The marriage allowance can be beneficial to married couples and civil partners on lower incomes. Claiming the marriage allowance is worth up to £238 in 2018/19 and £250 in 2019/20.
Nature of the allowance
The marriage allowance allows one spouse of civil partner to transfer 10% of their personal allowance (rounded up to the nearest £10) to their partner if they are unable to utilise the full allowance. However, it is only available where the recipient pays tax at the basic rate – couples where one party has no income and the other party is a higher or additional rate taxpayer cannot benefit from the allowance.
A personal can transfer 10% of their personal allowance to their spouse or civil partner if:
- they are married or in a civil partnership;
- they have not used up all of their personal allowance (set at £11,850 for 2018/19 and at £12,500 for 2019/20);
- and their partner pays tax at the basic rate.
For Scottish taxpayers, the marriage allowance is available if the recipient pays tax at the Scottish starter, basic or intermediate rates.
For 2018/19 the personal allowance is £11,850 and the marriage allowance is £1,190. For 2019/20, the personal allowance is £12,500 and the marriage allowance is £1,250.
Impact of the marriage allowance
Where the marriage allowance is claimed, the transferor’s personal allowance for the year is reduced by the amount of the allowance and the transferees personal allowance is increased by the amount of the allowance. Instead of that portion of the personal allowance being wasted, it is set against the transferee’s income, saving tax at the basic (or relevant Scottish) rate.
Lauren is a stay-at-home mum. She has no income in either 2018/19 or 2019/20.
Her husband Joe works as an electrician earning £20,000 a year.
They claim the marriage allowance for both 2018/19 and 2019/20.

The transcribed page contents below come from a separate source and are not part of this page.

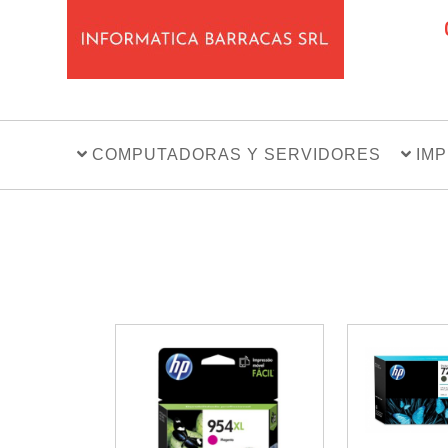
COMPUTADORAS Y SERVIDORES
IM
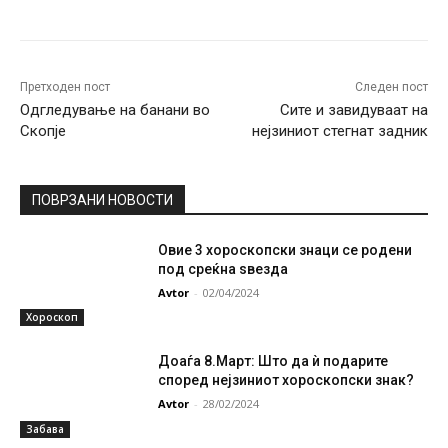
Претходен пост
Следен пост
Одгледување на банани во
Сите и завидуваат на
Скопје
нејзиниот стегнат задник
ПОВРЗАНИ НОВОСТИ
Овие 3 хороскопски знаци се родени
под среќна ѕвезда
Avtor
-
02/04/2024
Хороскоп
Доаѓа 8.Март: Што да ѝ подарите
според нејзиниот хороскопски знак?
Avtor
-
28/02/2024
Забава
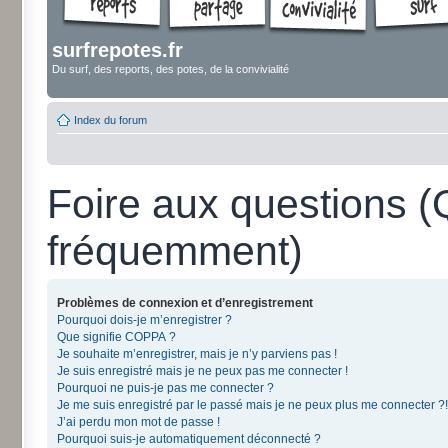
surfrepotes.fr
Du surf, des reports, des potes, de la convivialité
Index du forum
Foire aux questions 
fréquemment)
Problèmes de connexion et d’enregistrement
Pourquoi dois-je m’enregistrer ?
Que signifie COPPA ?
Je souhaite m’enregistrer, mais je n’y parviens pas !
Je suis enregistré mais je ne peux pas me connecter !
Pourquoi ne puis-je pas me connecter ?
Je me suis enregistré par le passé mais je ne peux plus me connecter ?!
J’ai perdu mon mot de passe !
Pourquoi suis-je automatiquement déconnecté ?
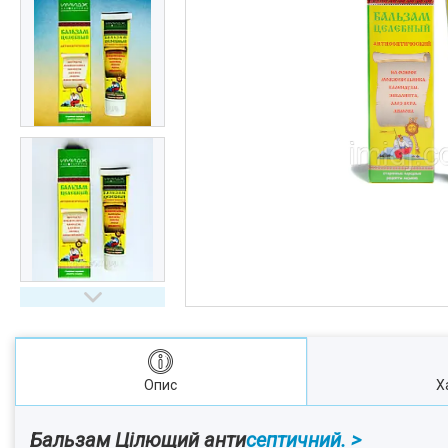
Опис
Х
Бальзам Цілющий анти
септичний. >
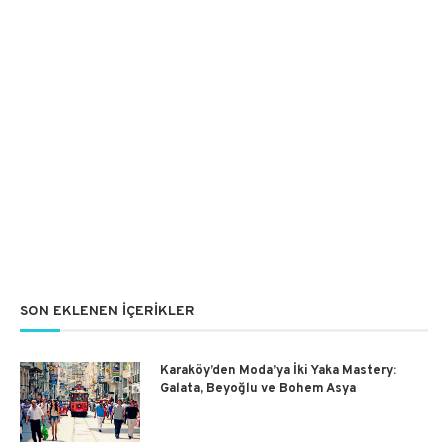
SON EKLENEN İÇERIKLER
Karaköy’den Moda’ya İki Yaka Mastery:
Galata, Beyoğlu ve Bohem Asya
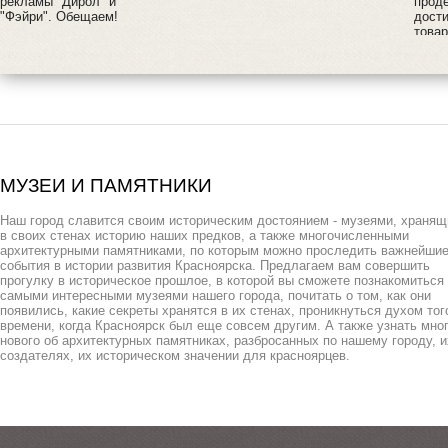
рекламы "Дирол" и
прод
"Фэйри". Обещаем!
дост
товар
МУЗЕИ И ПАМЯТНИКИ
Наш город славится своим историческим достоянием - музеями, храня
в своих стенах историю наших предков, а также многочисленными
архитектурными памятниками, по которым можно проследить важнейши
события в истории развития Красноярска. Предлагаем вам совершить
прогулку в историческое прошлое, в которой вы сможете познакомиться
самыми интересными музеями нашего города, почитать о том, как они
появились, какие секреты хранятся в их стенах, проникнуться духом тог
времени, когда Красноярск был еще совсем другим. А также узнать мно
нового об архитектурных памятниках, разбросанных по нашему городу, и
создателях, их историческом значении для красноярцев.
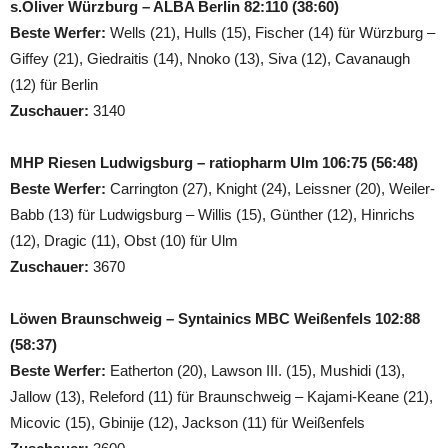
s.Oliver Würzburg – ALBA Berlin 82:110 (38:60)
Beste Werfer:
Wells (21), Hulls (15), Fischer (14) für Würzburg –
Giffey (21), Giedraitis (14), Nnoko (13), Siva (12), Cavanaugh
(12) für Berlin
Zuschauer:
3140
MHP Riesen Ludwigsburg – ratiopharm Ulm 106:75 (56:48)
Beste Werfer:
Carrington (27), Knight (24), Leissner (20), Weiler-
Babb (13) für Ludwigsburg – Willis (15), Günther (12), Hinrichs
(12), Dragic (11), Obst (10) für Ulm
Zuschauer:
3670
Löwen Braunschweig – Syntainics MBC Weißenfels 102:88
(58:37)
Beste Werfer:
Eatherton (20), Lawson III. (15), Mushidi (13),
Jallow (13), Releford (11) für Braunschweig – Kajami-Keane (21),
Micovic (15), Gbinije (12), Jackson (11) für Weißenfels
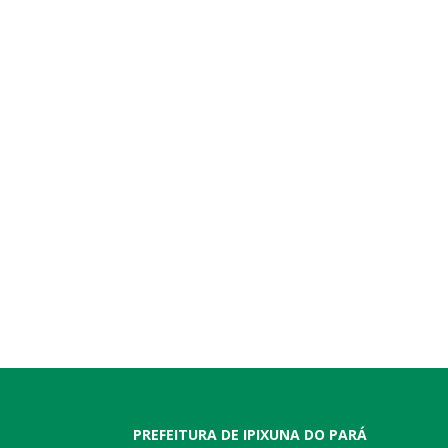
PREFEITURA DE IPIXUNA DO PARÁ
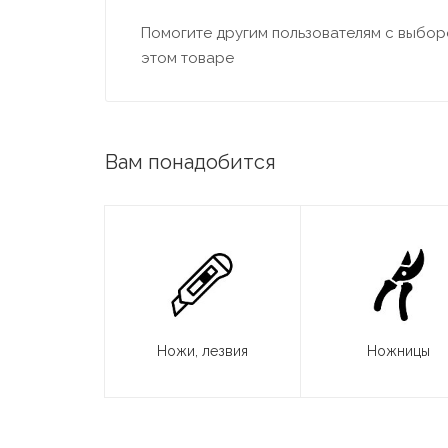
Помогите другим пользователям с выборо
этом товаре
Вам понадобится
Ножи, лезвия
Ножницы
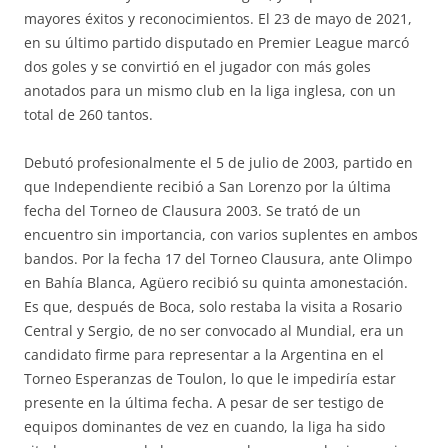
mayores éxitos y reconocimientos. El 23 de mayo de 2021,
en su último partido disputado en Premier League marcó
dos goles y se convirtió en el jugador con más goles
anotados para un mismo club en la liga inglesa, con un
total de 260 tantos.
Debutó profesionalmente el 5 de julio de 2003, partido en
que Independiente recibió a San Lorenzo por la última
fecha del Torneo de Clausura 2003. Se trató de un
encuentro sin importancia, con varios suplentes en ambos
bandos. Por la fecha 17 del Torneo Clausura, ante Olimpo
en Bahía Blanca, Agüero recibió su quinta amonestación.
Es que, después de Boca, solo restaba la visita a Rosario
Central y Sergio, de no ser convocado al Mundial, era un
candidato firme para representar a la Argentina en el
Torneo Esperanzas de Toulon, lo que le impediría estar
presente en la última fecha. A pesar de ser testigo de
equipos dominantes de vez en cuando, la liga ha sido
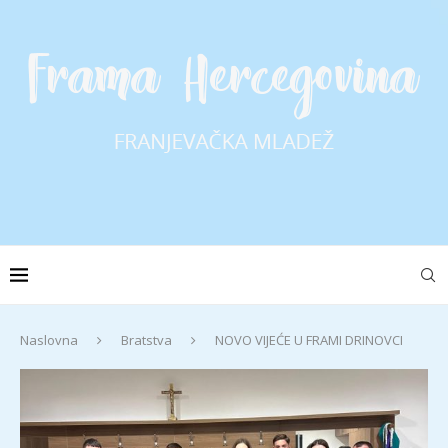
Naslovna
Bratstva
NOVO VIJEĆE U FRAMI DRINOVCI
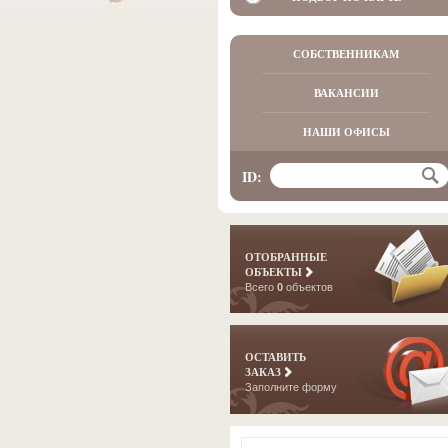
СОБСТВЕННИКАМ
ВАКАНСИИ
НАШИ ОФИСЫ
ID:
ОТОБРАННЫЕ
ОБЪЕКТЫ
Всего
0
объектов
ОСТАВИТЬ
ЗАКАЗ
Заполните форму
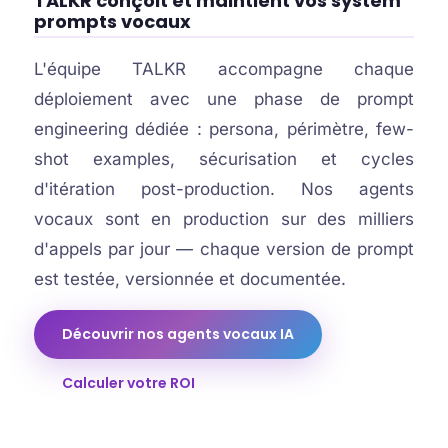
TALKR conçoit et maintient vos system
prompts vocaux
L'équipe TALKR accompagne chaque
déploiement avec une phase de prompt
engineering dédiée : persona, périmètre, few-
shot examples, sécurisation et cycles
d'itération post-production. Nos agents
vocaux sont en production sur des milliers
d'appels par jour — chaque version de prompt
est testée, versionnée et documentée.
Découvrir nos agents vocaux IA
Calculer votre ROI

For 2018/19, the allowance is £1,190. By claiming the allowance, Lauren’s personal allowance is reduced to £10,660 (£11,850 – £1,190) and Joe’s personal allowance is increased to £13,040 (£11,850 + £1,190). Their combined personal allowances remain at £23,700, but utilising the marriage allowance to increase Joe’s allowance while reducing Lauren’s saves them £238 (£1,190 @ 20%) in tax.
If they claim the marriage allowance of £1,250 for 2019/20, Lauren’s personal allowance will fall to £11,250 (£12,500 – £1,250), while Joe’s personal allowance will increase to £13,750. Claiming the allowance will save them tax of £250 (£1,250 @ 20%) for 2019/20.
The allowance will still be effective where the partner with the lower income does not fully utilise the allowance, even if as a result, they have some tax to pay as a result of making the claim.
In 2018/19, Max has income of £11,000 and his wife Amy has income of £17,000. Claiming the marriage allowance will reduce Max’s personal allowance to £10,660, meaning he will pay tax of £68 ((£11,000 – £10,660) @ 20%). However, Amy’s personal allowance will increase to £13,040, saving her tax of £238. As a couple they are £170 better off (£238 – £68).
How to claim
The marriage allowance can be claimed online: see www.gov.uk/apply-marriage-allowance. Once a claim is made it will apply automatically for subsequent tax years, unless cancelled or circumstances claim. A claim can be backdated to include any tax year since 5 April 2015 for which the qualifying conditions are met.
The allowance can also be claimed for the year in which one partner dies.
Impact on tax codes
Where the marriage allowance is claimed, both the transferor’s and transferee’s tax code are amended as a result. A code with a ‘M’ suffix denotes that the individual has received the marriage allowance, whereas a ‘N’ suffix denotes that the individual has transferred 10% of their personal allowance to their spouse or civil partner.
In the above example, Lauren would have a tax code of 1066N for 2018/19, while Joe’s tax code would be 1,304M. For 2019/20, Lauren’s tax code would be 1125N, while Joe’s tax code would be 1375M.